Most of Typhon’s populace has since come to admire the Monster Snake. Like the common garden snake, who may look frightful but can rid basements of rats, the Monster Snake has purged the city of the least savory part of its population. In recent years, there’s been an exodus of bureaucrats and investment bankers to countries far from Typhon’s jungles. As for the rest of the world, there is great interest in the creature, particularly among American zoologists who have petitioned to bring the snake to the United States for study. To date, the US has vetoed any such actions.

 

The Seahorses of Cajor

While few have seen the giant seahorses of Cajor, legends of their heyday are plentiful along the coastlines of Argentina. The poet and naturalist Phillipe Chante wrote one of Argentina’s most read eco-essays, “Flames of the Sea,” which is both an ode to the majestic creature and a testament to his infatuation with the animal. While many scholars admit Chante’s writing veers uncomfortably close to the erotic, we include one of his less impassioned descriptions here:

“Large as their terrestrial brothers and sisters, the seahorses sport aqueous manes which flow like seaweed from their crown, and like their diminutive counterparts, their tails curl beneath them in a question mark.

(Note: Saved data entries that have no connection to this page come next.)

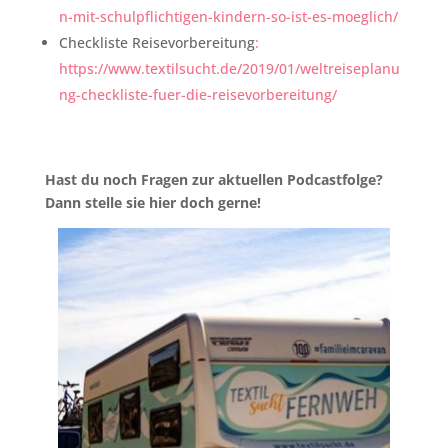
n-mit-schulpflichtigen-kindern-so-ist-es-moeglich/
Checkliste Reisevorbereitung
:
https://www.textilsucht.de/2019/01/weltreiseplanu
ng-checkliste-fuer-die-reisevorbereitung/
Hast du noch Fragen zur aktuellen Podcastfolge?
Dann stelle sie hier doch gerne!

Fitting, given all the questions we have. Where have they come from, their trumpet-like snouts emerging from white waves during their watery stampedes? To what God do they pay tribute, circling our shoreline like dancers in the dusk? Look how the sea is filled with the creatures, so plentiful that while I sip chardonnay, I watch herds passing along the coast. How I wish to call to them, to watch them emerge from the sea, to come riding to this table where I drink, but they have no hoofs, so must race seaward, their backs glistening in the setting light.”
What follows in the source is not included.